## [The problem]
Go through the listing below and output exactly the line with "ランス)」ダウンロードコー", the line with "Ende 2020 überlegen", and each line between; omit the rest.
### Extracted material
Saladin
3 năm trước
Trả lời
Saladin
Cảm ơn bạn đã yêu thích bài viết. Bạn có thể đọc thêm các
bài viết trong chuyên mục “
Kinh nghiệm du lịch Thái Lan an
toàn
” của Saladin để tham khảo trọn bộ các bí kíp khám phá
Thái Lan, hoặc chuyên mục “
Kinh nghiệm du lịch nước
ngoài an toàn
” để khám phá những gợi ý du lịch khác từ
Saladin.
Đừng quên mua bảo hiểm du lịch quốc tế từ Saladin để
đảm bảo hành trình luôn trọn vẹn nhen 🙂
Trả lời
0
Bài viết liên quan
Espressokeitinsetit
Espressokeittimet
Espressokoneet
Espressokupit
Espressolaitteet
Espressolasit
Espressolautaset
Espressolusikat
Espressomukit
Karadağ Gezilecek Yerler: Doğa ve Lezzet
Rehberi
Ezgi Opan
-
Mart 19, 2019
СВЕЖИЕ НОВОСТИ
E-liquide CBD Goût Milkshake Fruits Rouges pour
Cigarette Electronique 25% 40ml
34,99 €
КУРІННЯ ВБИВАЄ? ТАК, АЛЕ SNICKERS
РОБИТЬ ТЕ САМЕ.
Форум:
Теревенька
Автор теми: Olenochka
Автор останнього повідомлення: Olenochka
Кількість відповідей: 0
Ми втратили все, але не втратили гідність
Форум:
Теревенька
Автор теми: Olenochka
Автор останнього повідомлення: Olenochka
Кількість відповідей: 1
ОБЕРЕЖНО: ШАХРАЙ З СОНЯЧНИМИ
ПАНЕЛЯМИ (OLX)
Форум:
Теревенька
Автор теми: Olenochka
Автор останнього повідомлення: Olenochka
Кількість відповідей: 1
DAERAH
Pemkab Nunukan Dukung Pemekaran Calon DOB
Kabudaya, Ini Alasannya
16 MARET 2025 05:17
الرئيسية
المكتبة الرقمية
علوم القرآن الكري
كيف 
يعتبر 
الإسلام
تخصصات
######
### Extracted material
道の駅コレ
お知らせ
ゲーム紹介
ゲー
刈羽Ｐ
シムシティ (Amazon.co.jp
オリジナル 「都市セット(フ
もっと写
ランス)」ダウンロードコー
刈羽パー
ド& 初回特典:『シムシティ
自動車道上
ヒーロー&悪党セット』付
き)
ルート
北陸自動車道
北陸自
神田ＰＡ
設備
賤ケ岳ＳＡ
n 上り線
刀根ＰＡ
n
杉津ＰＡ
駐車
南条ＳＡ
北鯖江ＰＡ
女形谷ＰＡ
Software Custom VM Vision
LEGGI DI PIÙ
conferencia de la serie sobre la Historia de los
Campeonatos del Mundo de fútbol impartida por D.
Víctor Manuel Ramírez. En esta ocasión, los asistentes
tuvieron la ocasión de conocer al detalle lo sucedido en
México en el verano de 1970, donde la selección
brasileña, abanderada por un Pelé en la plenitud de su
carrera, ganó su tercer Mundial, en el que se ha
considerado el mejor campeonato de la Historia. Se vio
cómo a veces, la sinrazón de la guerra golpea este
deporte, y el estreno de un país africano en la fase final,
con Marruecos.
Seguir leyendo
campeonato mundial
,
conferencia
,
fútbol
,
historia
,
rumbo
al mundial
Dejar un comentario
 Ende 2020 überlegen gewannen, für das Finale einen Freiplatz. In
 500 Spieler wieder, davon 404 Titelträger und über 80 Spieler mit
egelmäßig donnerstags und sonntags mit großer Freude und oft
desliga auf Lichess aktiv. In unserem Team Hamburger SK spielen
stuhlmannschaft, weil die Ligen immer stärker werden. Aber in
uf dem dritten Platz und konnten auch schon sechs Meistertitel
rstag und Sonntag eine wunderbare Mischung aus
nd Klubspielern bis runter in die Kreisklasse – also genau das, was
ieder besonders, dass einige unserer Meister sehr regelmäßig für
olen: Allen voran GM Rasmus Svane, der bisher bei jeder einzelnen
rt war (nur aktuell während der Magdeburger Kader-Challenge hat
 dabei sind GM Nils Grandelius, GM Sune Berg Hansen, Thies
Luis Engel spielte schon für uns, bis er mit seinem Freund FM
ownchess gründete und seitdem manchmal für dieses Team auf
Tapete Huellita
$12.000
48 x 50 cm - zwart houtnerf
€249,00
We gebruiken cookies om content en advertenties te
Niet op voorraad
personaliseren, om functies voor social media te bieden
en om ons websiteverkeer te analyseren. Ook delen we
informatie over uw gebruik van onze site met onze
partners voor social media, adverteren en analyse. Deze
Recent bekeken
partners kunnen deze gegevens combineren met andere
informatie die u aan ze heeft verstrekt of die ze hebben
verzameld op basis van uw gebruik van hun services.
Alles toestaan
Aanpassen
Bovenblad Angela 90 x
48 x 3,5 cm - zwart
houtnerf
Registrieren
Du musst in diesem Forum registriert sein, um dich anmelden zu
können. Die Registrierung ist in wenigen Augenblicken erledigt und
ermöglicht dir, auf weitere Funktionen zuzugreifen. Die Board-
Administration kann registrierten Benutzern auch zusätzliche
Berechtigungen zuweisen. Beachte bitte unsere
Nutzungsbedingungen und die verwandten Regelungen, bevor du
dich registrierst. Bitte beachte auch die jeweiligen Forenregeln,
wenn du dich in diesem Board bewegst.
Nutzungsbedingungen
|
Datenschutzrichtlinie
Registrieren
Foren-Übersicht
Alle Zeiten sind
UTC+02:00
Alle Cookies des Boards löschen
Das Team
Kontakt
######
## [Solution to the problem]
ランス)」ダウンロードコー
刈羽パー
ド& 初回特典:『シムシティ
自動車道上
ヒーロー&悪党セット』付
き)
ルート
北陸自動車道
北陸自
神田ＰＡ
設備
賤ケ岳ＳＡ
n 上り線
刀根ＰＡ
n
杉津ＰＡ
駐車
南条ＳＡ
北鯖江ＰＡ
女形谷ＰＡ
Software Custom VM Vision
LEGGI DI PIÙ
conferencia de la serie sobre la Historia de los
Campeonatos del Mundo de fútbol impartida por D.
Víctor Manuel Ramírez. En esta ocasión, los asistentes
tuvieron la ocasión de conocer al detalle lo sucedido en
México en el verano de 1970, donde la selección
brasileña, abanderada por un Pelé en la plenitud de su
carrera, ganó su tercer Mundial, en el que se ha
considerado el mejor campeonato de la Historia. Se vio
cómo a veces, la sinrazón de la guerra golpea este
deporte, y el estreno de un país africano en la fase final,
con Marruecos.
Seguir leyendo
campeonato mundial
,
conferencia
,
fútbol
,
historia
,
rumbo
al mundial
Dejar un comentario
 Ende 2020 überlegen gewannen, für das Finale einen Freiplatz. In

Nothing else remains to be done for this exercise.